1. mavi

82 2 0
                                    

7 ay önce

"Yeni komşularımızın adı ne?" Abim oturduğu yerden dışarıya çevirdi kafasını. Yeni komşularımız vardı ve eşyaları indiriyorlardı arabadan. Bizim üst katımızı tutmuşlardı. Çatı katı benim en sevdiğim daireydi binadaki. Önceki oturanlar yaşlı bir çiftti ve dünya tatlısıydı ikisi de. Evlerine ne zaman gitsem çatıya çıkıyordum. Umarım yeni komşularımızla iyi geçinebiliriz. Yoksa çatısız bir hayat düşünemiyorum.

Ve bu taşınma işleri nedeniyle yaklaşık iki haftadır çıkamıyordum da çatıya. Oraya çıkıp sadece yatsam yetiyordu. Gökyüzünü izlemek, hayaller kurmak ve uyumak bana çok iyi geliyordu. Terapi gibiydi.

"Turuncu tişörtlü olan Ulaş. Yanındaki kıvırcık Egemen. Diğerinin adından emin değilim. Hepsi başka bir şey diyor."

İnanamayarak baktım.

"Yuh ne ara tanıştın?"

Bana kısa bir bakış atıp yerinden kalktı. Mutfağa doğru ilerledi. Ben de camdan gözlerimi çekip peşinden gittim. Mutfağa girdik. Yemeğin kapağını açıp bir tur karıştırdı ve geri kapatıp ocağın altını kıstı. Dolaptan dört tane tabak çıkardı.

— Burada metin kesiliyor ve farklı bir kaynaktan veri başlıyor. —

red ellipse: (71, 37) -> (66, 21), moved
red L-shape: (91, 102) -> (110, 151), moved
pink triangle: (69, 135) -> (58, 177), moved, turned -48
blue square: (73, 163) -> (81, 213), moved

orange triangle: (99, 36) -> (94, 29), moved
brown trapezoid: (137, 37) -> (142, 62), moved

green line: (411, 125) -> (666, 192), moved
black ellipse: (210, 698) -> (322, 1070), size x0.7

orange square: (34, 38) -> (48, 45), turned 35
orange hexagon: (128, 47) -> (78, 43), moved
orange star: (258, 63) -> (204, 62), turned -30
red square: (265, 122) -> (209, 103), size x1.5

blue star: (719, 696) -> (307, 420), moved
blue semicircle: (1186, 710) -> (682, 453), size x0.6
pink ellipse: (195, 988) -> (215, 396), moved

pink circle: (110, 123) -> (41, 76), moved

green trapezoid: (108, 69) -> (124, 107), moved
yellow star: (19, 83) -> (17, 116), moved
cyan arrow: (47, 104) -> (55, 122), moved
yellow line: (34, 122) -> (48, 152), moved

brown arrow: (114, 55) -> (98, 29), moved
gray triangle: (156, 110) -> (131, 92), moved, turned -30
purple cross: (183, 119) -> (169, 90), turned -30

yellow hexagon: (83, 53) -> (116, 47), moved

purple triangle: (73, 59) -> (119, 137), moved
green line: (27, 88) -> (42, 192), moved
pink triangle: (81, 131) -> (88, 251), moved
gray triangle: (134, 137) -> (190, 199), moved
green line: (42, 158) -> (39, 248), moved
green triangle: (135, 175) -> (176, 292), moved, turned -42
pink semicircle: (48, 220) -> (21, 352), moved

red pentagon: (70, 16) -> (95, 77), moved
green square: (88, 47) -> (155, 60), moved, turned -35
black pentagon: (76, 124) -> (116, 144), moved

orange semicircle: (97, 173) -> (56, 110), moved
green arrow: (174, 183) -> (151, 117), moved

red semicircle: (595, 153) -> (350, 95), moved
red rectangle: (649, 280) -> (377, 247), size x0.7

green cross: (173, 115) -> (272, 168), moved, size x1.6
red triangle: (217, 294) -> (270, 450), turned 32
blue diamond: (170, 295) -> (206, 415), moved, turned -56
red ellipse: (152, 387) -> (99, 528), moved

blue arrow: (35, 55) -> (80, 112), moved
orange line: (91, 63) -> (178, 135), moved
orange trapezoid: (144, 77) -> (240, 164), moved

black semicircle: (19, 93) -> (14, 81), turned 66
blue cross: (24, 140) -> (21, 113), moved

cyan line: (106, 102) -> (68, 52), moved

"Dört tabak ne alaka?" dedim çekmeceden çatal ve kaşıkları çıkarırken. "İkizler gelecek." Ona alayla baktım. "Ne kadar erken haber veriyorsun öyle."

"Misafir mi kızım onlar?" diye söylendi.
İkizler abimin en yakın arkadaşlarıydı ve neredeyse beraber büyüdüler diyebilirim. Abimle yaşıtlar ve aynı ilkokuldan olmak üzere aynı üniversiteye kadar beraber okudular.
Barlas ve Barış. Aslında anlaşabiliyoruz ama bana abilik taslamaları dışında.
Tek abim beni delirtme noktasına getirirken artı olarak iki abim daha var denebilir.

Ve kapı çaldı.

Elimdeki bardakları da masaya koyduktan sonra kapıya gittim. İkizlerin geldiğini düşündüğümden bakmadan direkt açtım.

Yanılmıştım.

Gelen yeni komşularımızdan, abimin söylediği turuncu tişörtlü Ulaş'tı.

"Rahatsız ettiysem özür dilerim. Biz üst katınıza taşındık ve çatının anahtarı sanırım sizdeymiş. Alabilir miyim?"

Sempatik bir şekilde gülümsedi. Tatlıymış.
Çatının anahtarı ise evet bizdeydi. Çünkü çatıya biz dışında kimse çıkmıyordu bile ve canım yaşlı teyzem, yani önceki ev sahibi bana emanet etmişti orayı.

Ayakkabılıkta asılı duran anahtarı alıp uzattım. "Yedek anahtarı da orada." deyip gülümsedim. "Ve bu arada hoşgeldiniz."

"Hoşbulduk. Ben Ulaş." deyip elini uzattı. Tuttum. "Kayla."

"Aslında biliyorum adını. Abinle sabah tanıştık. Memnun oldum Kayla."

Şimdi anlaşıldı abimin ne ara tanıştığı.

"Ben de memnun oldum. Eğer bir şeye ihtiyacınız olursa mutlaka bize gelebilirsiniz." dedim.

"Tamamdır. Teşekkürler."

O yukarı çıkarken gelen adım sesleriyle kafamı çevirdim yan tarafa. İkizler geliyordu.
Barlas eliyle saçlarımı karıştırdı. "Selam bücür." Yüzümü ekşitip omzuna vurdum.

Barış ise elindeki poşeti uzattı. "Barkın liste tutuşturdu da gelmeden." deyip içeri girdi.

Poşeti incelerken kapıyı kapatıp mutfağa geçtim. Barkın kurmuştu masayı. Hepimiz oturduk ve yemeye başladık.